Ça va pousser justement la majorité à prêter désormais une oreille attentive à l’opposition. Parce qu’apparemment, on ne tient même pas compte de l’opposition. C’est comme si elle n’existait pas. La majorité déroule sa feuille de route convenablement et tranquillement sans se soucier des réactions d’une opposition qui s’organise et qui parle d’une seule voix. Actuellement l’opposition n’est pas unie, elle parle de tout et de rien. Donc, si les membres de l’ex-majorité se retrouvent pour s’entendre sur une position commune avant de concocter un programme qu’ils vont proposer aux Sénégalais qui, au moment donné, vont se décider, cela est plus important que de se disperser.
Ce regroupement des leaders de l’opposition peut-il aujourd’hui contraindre Macky Sall à revoir sa stratégie, si on sait qu’à un moment donné, il a mis la pression sur ses alliés pour qu’ils se décident par rapport à sa candidature ?
Si l’opposition s’organise, la majorité doit en faire de même. La majorité va forcément changer de stratégie. Mais pas en bousculant ses alliés, mais en dialoguant avec eux. Sinon cela risque d’irriter certains alliés qui peuvent rejoindre l’opposition qui est en train de se coaliser. Cela constituerait un danger pour l’actuel président de la République qui voudrait renouveler son mandat.
Justement, est-ce qu’avec cette organisation de l’opposition, il sera facile à Macky Sall de passer au premier tour en 2017 ?

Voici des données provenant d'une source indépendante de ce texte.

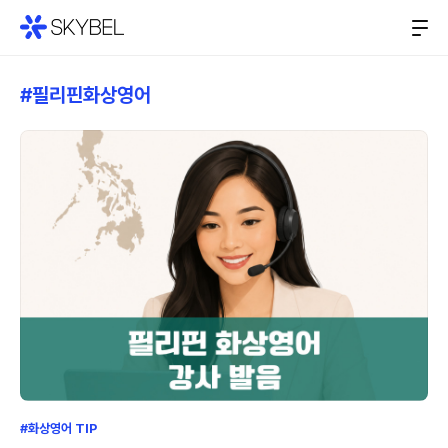
#필리핀화상영어
#화상영어 TIP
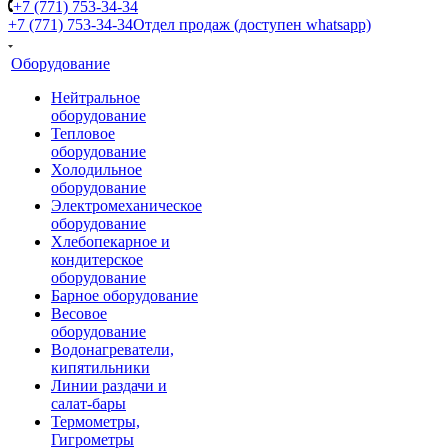
+7 (771) 753-34-34
+7 (771) 753-34-34
Отдел продаж (доступен whatsapp)
Оборудование
Нейтральное
оборудование
Тепловое
оборудование
Холодильное
оборудование
Электромеханическое
оборудование
Хлебопекарное и
кондитерское
оборудование
Барное оборудование
Весовое
оборудование
Водонагреватели,
кипятильники
Линии раздачи и
салат-бары
Термометры,
Гигрометры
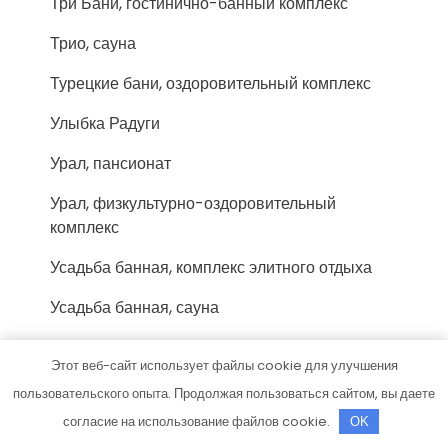
Три Бани, гостинично-банный комплекс
Трио, сауна
Турецкие бани, оздоровительный комплекс
Улыбка Радуги
Урал, пансионат
Урал, физкультурно-оздоровительный
комплекс
Усадьба банная, комплекс элитного отдыха
Усадьба банная, сауна
Усадьба банная, сауна
Этот веб-сайт использует файлы cookie для улучшения
Учебный центр Миг
пользовательского опыта. Продолжая пользоваться сайтом, вы даете
согласие на использование файлов cookie.
OK
Феникс-Авто, сервис-маркет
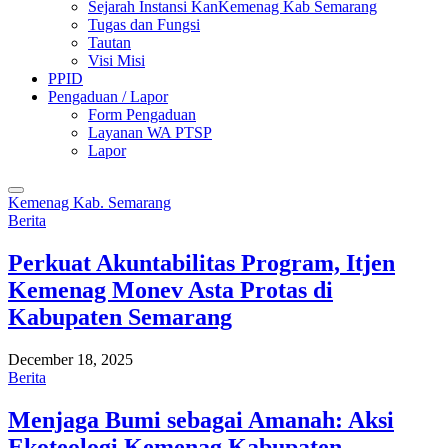
Sejarah Instansi KanKemenag Kab Semarang
Tugas dan Fungsi
Tautan
Visi Misi
PPID
Pengaduan / Lapor
Form Pengaduan
Layanan WA PTSP
Lapor
Kemenag Kab. Semarang
Berita
Perkuat Akuntabilitas Program, Itjen
Kemenag Monev Asta Protas di
Kabupaten Semarang
December 18, 2025
Berita
Menjaga Bumi sebagai Amanah: Aksi
Ekoteologi Kemenag Kabupaten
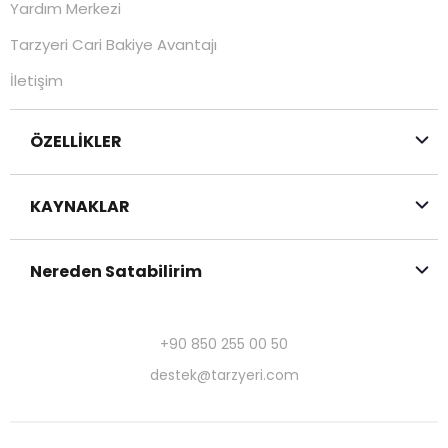
Yardım Merkezi
Tarzyeri Cari Bakiye Avantajı
İletişim
ÖZELLİKLER
KAYNAKLAR
Nereden Satabilirim
+90 850 255 00 50
destek@tarzyeri.com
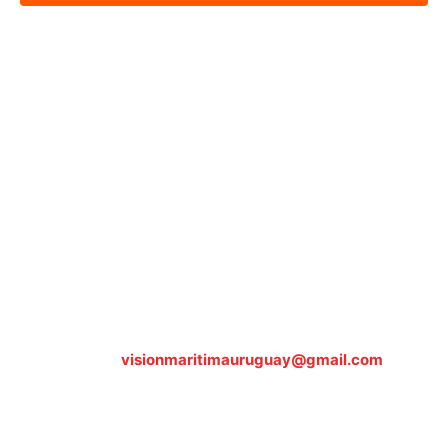
Sobre nosotros
ASOCIACIÓN CULTURAL Y EDUCATIVA URUGUAY
MARÍTIMO Personería Jurídica M.E.C Nº10457
Dr. Alejandro Beisso 1618.
Telefax (0598) 2 403 62 25
Organización Civil Sin Fines de Lucro
Contáctanos:
visionmaritimauruguay@gmail.com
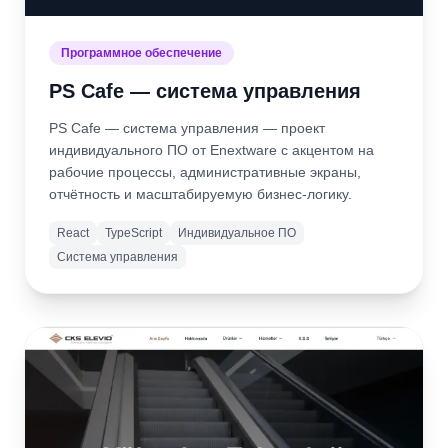
Программное обеспечение
PS Cafe — система управления
PS Cafe — система управления — проект
индивидуального ПО от Enextware с акцентом на
рабочие процессы, административные экраны,
отчётность и масштабируемую бизнес-логику.
React
TypeScript
Индивидуальное ПО
Система управления
Подробнее
Открыть
сайт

Je ne sais pas. Comme c’est au début, on ne sait pas encore s’il y a une réelle coalition. Il y a juste quelques prémices, des gens qui se rencontrent, mais on ne sait pas de quoi ils ont discuté. Est-ce qu’il y a une entente ? Est-ce que parmi eux il y aurait un leader autour duquel les gens vont constituer une mobilisation pour soutenir sa candidature afin de lui accorder toute la légitimité au niveau de l’opposition pour voir briguer le mandat présidentiel ? Tout cela est encore confus. C’est un début, il faut laisser l’opposition s’organiser et on verra, si cette organisation tient la route ou si la mayonnaise tient ou pas. Parce qu’ils sont tous différents et ont peut être des ambitions personnelles ou individualistes comme on l’a vu parmi eux. Donc, il faut attendre qu’ils trouvent un consensus autour d’eux et aller vers le sens d’une candidature commune soutenue par une alliance.